Yamashita uses her family’s archive of letters, documents, photographs, and other mementos to create a powerful dialog between herself and her past, including her family’s experience in the WWII Japanese internment camps. By structuring the book as a series of letters to concepts like “Modernity,” “Poverty,” and “Laughter,” Yamashita centers her family’s story in the grander narratives of human “history,” while at the same time de-centering our understanding of how history is recorded, created, and shared.
On the one hand, Yamashita’s massive, experimental, post-modern novel of activism, radicalism, and social upheaval seems like the worst place to start with Yamashita, given the sheer scope and ambition of the novel. On the other, I Hotel was a finalist for the National Book Award, and its diversity of themes, structures, and narrative styles could be read as an avatar for her body of work. Beginning in 1968 and moving year by year through one of America’s most turbulent decades, Yamashita uses the community and activism surrounding the International Hotel in San Francisco to tell the story of a changing nation.
I Hotel fits perfectly in the tradition of massive post-modern American novels, at home with Gravity’s Rainbow, Underworld, and Infinite Jest, while at the same time telling a very different story, not about how individual people become their true selves (or don’t) in the face of dehumanizing society, but about how groups of people can create communities to re-humanize themselves in a society that would rather we identify as employees and customers. Though I Hotel is driven by anger, activism, protest, and unrest, its story of people fighting for a better world is a source of both solace and inspiration in my life.
In some ways, Brazil-Maru is Yamashita’s most approachable novel. A straightforward work of historical fiction, it tells the story of a community of Japanese immigrants to Brazil who attempt to build their own Japanese utopia in the wilderness. It is a story, and a mythology, that should be familiar to American readers raised on the myth of “The Frontier.” Understanding the belief that the “wilderness” presents an opportunity to remake yourself and your society into something new and better, reveals the radical argument at the heart of Brazil-Maru. It is a powerful and compelling argument against the idea of “The Great Man,” the individual leader who can guide, lead, and shape a society through genius, charisma, and sheer force of will. Yamashita shows “The Great Man” is just as much a fantasy as any “Utopia,” and that, like children minding their manners for Santa Claus, believing in “The Great Man” leaves us vulnerable to manipulation and exploitation by any man wearing the right suit.
Though not quite accurate, I like to describe Tropic of Orange as a magical realist The Grapes of Wrath. Over the course of seven days, a wild, diverse collection of characters and phenomena circle towards Los Angeles.

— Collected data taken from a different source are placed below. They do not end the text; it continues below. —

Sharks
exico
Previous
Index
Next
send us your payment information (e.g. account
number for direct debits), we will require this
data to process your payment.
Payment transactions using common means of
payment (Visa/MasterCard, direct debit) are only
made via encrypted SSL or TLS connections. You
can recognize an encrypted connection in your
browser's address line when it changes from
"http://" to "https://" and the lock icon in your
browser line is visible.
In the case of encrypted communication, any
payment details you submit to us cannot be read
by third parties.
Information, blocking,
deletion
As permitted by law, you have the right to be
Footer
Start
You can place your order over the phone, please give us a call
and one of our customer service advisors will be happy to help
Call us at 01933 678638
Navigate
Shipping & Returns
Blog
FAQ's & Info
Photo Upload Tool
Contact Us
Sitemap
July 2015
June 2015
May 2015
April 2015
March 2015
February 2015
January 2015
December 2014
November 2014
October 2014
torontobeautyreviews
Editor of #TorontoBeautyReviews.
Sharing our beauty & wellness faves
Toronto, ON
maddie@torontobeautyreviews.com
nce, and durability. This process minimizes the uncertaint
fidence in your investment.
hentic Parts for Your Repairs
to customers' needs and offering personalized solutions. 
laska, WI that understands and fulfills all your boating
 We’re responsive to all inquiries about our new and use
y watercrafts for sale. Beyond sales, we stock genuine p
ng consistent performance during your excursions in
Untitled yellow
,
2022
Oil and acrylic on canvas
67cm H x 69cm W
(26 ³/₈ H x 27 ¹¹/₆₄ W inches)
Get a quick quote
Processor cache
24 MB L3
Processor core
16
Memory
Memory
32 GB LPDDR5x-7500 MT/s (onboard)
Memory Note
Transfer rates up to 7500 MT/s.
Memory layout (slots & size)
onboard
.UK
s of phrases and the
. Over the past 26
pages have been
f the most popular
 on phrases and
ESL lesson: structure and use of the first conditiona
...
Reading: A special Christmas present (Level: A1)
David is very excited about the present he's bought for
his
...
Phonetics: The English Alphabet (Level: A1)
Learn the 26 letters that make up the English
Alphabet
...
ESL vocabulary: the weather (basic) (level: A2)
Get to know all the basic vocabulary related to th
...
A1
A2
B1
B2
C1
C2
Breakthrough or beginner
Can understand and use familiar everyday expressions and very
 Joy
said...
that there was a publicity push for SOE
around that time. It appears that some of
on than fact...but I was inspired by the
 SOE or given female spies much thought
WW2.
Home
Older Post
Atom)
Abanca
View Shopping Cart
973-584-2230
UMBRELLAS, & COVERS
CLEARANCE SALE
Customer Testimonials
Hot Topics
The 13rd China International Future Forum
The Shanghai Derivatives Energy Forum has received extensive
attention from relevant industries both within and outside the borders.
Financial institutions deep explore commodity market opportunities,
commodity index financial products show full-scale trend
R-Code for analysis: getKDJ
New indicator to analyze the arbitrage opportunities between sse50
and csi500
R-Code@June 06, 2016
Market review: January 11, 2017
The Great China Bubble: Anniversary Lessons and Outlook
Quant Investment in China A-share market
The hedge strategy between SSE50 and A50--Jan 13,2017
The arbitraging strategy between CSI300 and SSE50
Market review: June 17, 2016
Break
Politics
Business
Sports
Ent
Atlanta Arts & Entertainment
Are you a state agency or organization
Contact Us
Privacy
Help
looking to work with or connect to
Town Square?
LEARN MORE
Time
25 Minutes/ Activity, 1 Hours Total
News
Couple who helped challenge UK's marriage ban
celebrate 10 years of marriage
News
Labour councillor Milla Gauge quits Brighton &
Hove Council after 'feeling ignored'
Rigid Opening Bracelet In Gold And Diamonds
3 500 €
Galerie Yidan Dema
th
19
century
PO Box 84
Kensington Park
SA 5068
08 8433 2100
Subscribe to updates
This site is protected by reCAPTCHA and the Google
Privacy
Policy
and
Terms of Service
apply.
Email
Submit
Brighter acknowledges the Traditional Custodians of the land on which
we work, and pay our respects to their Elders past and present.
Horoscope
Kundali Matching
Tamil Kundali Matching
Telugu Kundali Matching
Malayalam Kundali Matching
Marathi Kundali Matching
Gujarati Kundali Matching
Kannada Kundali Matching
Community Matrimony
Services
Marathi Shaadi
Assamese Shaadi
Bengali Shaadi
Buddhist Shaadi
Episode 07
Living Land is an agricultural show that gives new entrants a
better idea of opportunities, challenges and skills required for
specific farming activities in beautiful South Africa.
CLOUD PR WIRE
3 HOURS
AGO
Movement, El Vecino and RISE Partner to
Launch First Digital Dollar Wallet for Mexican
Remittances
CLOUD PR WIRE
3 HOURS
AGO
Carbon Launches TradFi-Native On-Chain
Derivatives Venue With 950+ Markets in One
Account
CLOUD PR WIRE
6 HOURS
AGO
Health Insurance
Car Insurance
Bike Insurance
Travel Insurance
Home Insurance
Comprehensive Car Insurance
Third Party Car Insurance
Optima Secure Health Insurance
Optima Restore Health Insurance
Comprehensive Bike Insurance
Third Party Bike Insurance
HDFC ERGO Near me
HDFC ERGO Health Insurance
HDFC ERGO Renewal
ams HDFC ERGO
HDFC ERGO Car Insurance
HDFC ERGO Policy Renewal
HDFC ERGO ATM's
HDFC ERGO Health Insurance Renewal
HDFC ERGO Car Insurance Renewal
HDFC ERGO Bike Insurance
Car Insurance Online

Tropic of Orange interacts with myths of The West, the mutability of borders, and the fundamental definitions of “society” and “community.” There are ways to describe it that make it seem like a particularly burdened text, the kind of story that buckles under that strain of trying to do everything, tell everything, and solve everything, but the story maintains a surprising buoyancy. Through effortlessly charismatic characters like the quintessential “man on the street” Buzzworm and dazzling feats of prose like the mythological luchador wrestling match between “SuperNAFTA” and “El Gran Mojado” and an apocalyptic traffic jam described in some of the most beautiful language I have ever read, Yamashita’s sense of narrative play and playfulness and her prose style suspends the great weight of her project. Tropic of Orange is a revolution that feels like a block party.